[Dataset entries]
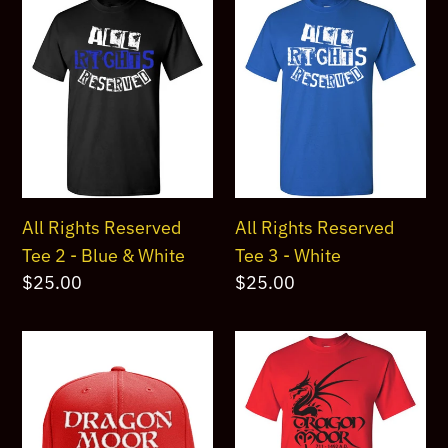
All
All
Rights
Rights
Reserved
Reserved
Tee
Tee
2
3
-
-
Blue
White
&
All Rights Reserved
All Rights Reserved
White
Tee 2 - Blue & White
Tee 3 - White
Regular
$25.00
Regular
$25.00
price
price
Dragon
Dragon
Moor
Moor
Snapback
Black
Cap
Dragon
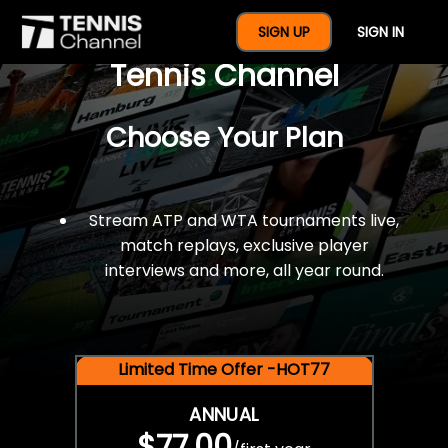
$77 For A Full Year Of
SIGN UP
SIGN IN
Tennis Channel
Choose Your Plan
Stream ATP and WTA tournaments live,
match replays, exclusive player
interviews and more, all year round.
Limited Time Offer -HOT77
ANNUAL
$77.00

--

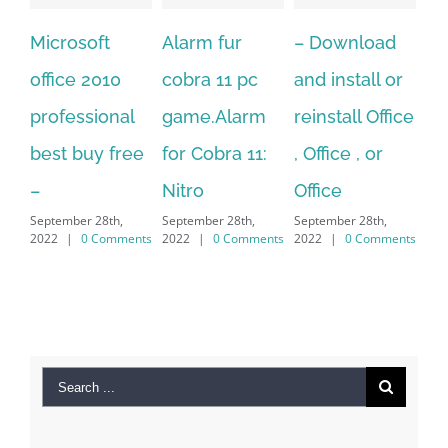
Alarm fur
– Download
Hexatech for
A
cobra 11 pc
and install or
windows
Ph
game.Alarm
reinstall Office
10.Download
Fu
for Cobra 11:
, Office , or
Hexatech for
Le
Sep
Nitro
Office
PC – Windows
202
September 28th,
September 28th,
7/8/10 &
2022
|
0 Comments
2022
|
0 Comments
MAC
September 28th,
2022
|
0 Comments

# TASK ITEM
State in a single number how many lines in the data include the word "White".

# PROBLEM SOLUTION
4